Introduction
Have you ever tried to explain something with your hands when words didn’t work? Maybe while traveling, or helping someone who speaks a different language? You smile, you point, you gesture — hoping they'll just “get it.”
That moment, where language fails but connection still matters, became the foundation of this project.
The ambition wasn’t to build a gesture recognition tool — it was to explore how technology can interpret non-verbal communication in a cultural context. This includes gestures, facial expressions, body language, and the unspoken cues that carry meaning across different cultures.
Over six weeks, we laid the foundation for an interactive system that could support context-based communication through machine learning. Due to scope and time limitations, the first proof of concept focused on gesture interpretation as a starting point.
Phase 1: Framing the Challenge
Our initial research focused on the complexity of language and how meaning is formed through more than just words. Through concept mapping and user research, we explored how high-context vs. low-context cultures influence the way people communicate.
We broke down communication into five layers:
Spoken language
Body movement
Facial expression
Emotional tone
Cultural and social context
Our central design question became:
How can we support communication across cultures by interpreting non-verbal signals in context — not just translating words, but translating meaning?

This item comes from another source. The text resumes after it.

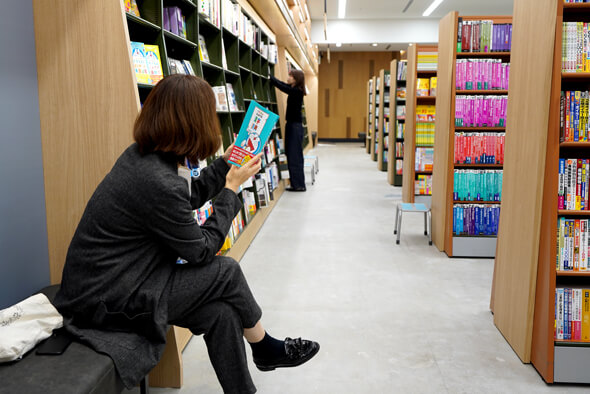 Locate an element on the screen. The image size is (590, 394). light fixtures is located at coordinates (337, 18), (431, 12). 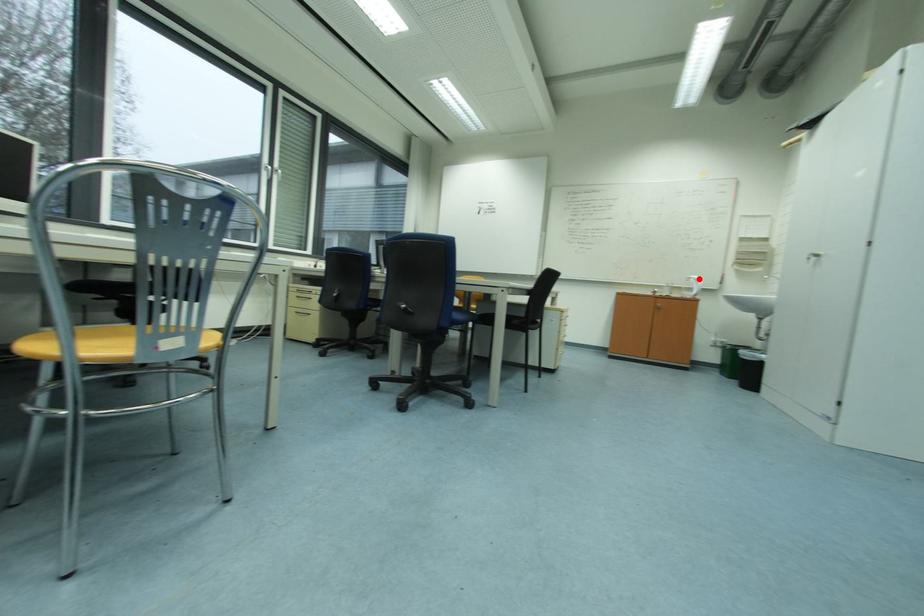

Phase 2: Research & Defining the Direction
I conducted a deep dive into existing solutions like Google Lens, Word Lens, Woolaroo, and LookTel — examining their strengths in object and word recognition, but also their blind spots when it comes to cultural nuance.
We identified an opportunity space: most translation tools focus on literal input, but few address the implicit and contextual nature of human communication. The concept was shaped around the idea of interpreting behavior, not just language — enabling someone to understand what a gesture or facial cue means in another culture.
Phase 3: Prototyping Within Constraints
We initially planned to build a wearable interface using Raspberry Pi and a camera module, but hit technical barriers installing TensorFlow locally. To maintain progress, I re-scoped the prototype to a web-based interaction using Teachable Machine and webcam input.
This shift kept the interaction concept intact while allowing for rapid iteration and user testing. Although limited to recognizing one gesture, the focus remained on designing for contextual interpretation, not just classification.
Phase 4: Dataset Design & Training
The gesture selected for the prototype was the Dutch “lekker” sign — a culturally embedded, non-verbal way to say something is tasty or enjoyable. I trained a custom model using a self-created image dataset, captured across various lighting conditions and backgrounds.
To improve accuracy and inclusivity, the dataset included images from users of different ethnicities and genders. I also compared image classification and pose detection to determine which method was more stable for gesture recognition in casual, real-world settings.
Caption: Exploring different ML approaches to classify gestures under varied conditions.
Phase 5: UX & Interaction Testing
The browser prototype allowed users to perform the “lekker” gesture and receive its cultural meaning in return. While it only recognized a single input, the test validated the interaction flow and helped frame how a user might receive feedback when interpreting foreign, non-verbal cues.
Caption: Real-time gesture interpretation with contextual meaning.
In addition, a demo video was made with the attempt to showcase our product if the prototype was fully working. It gives the viewer an idea how the end result should look like.
The long-term vision for this system includes multimodal input — recognizing gestures, facial expressions, posture, and possibly tone — and wearable or mobile integration for real-time, cross-cultural support.
Reflection
This project wasn’t about building another translation app — it was about creating space for cultural understanding in communication design. By focusing on what people express, not just what they say, I began exploring how UX and AI can work together to bridge meaning across cultures.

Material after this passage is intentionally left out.